[Opening Extracted entries section]

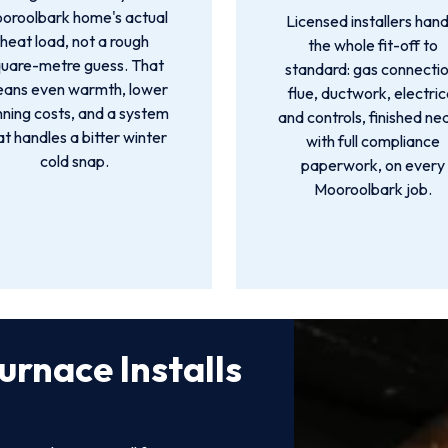
oroolbark home's actual
Licensed installers hand
heat load, not a rough
the whole fit-off to
quare-metre guess. That
standard: gas connectio
ans even warmth, lower
flue, ductwork, electric
nning costs, and a system
and controls, finished ne
at handles a bitter winter
with full compliance
cold snap.
paperwork, on every
Mooroolbark job.
urnace Installs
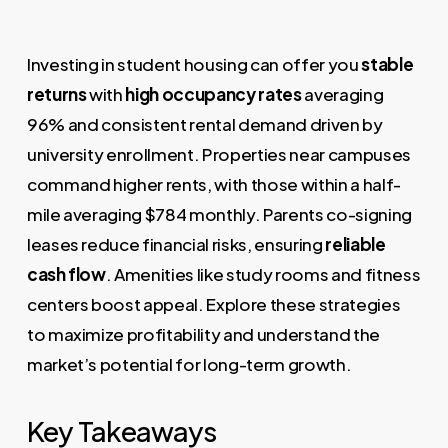
Investing in student housing can offer you
stable
returns
with
high occupancy rates
averaging
96% and consistent rental demand driven by
university enrollment. Properties near campuses
command higher rents, with those within a half-
mile averaging $784 monthly. Parents co-signing
leases reduce financial risks, ensuring
reliable
cash flow
. Amenities like study rooms and fitness
centers boost appeal. Explore these strategies
to maximize profitability and understand the
market’s potential for long-term growth.
Key Takeaways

[Closing Extracted entries section]

Transcribe only this stretch of the data: the line with "with full compliance", the line with "market’s potential for long-term growth.", and every line in between. Leave out the pictures.

Result for this exercise =
with full compliance
cold snap.
paperwork, on every
Mooroolbark job.
urnace Installs
Investing in student housing can offer you
stable
returns
with
high occupancy rates
averaging
96% and consistent rental demand driven by
university enrollment. Properties near campuses
command higher rents, with those within a half-
mile averaging $784 monthly. Parents co-signing
leases reduce financial risks, ensuring
reliable
cash flow
. Amenities like study rooms and fitness
centers boost appeal. Explore these strategies
to maximize profitability and understand the
market’s potential for long-term growth.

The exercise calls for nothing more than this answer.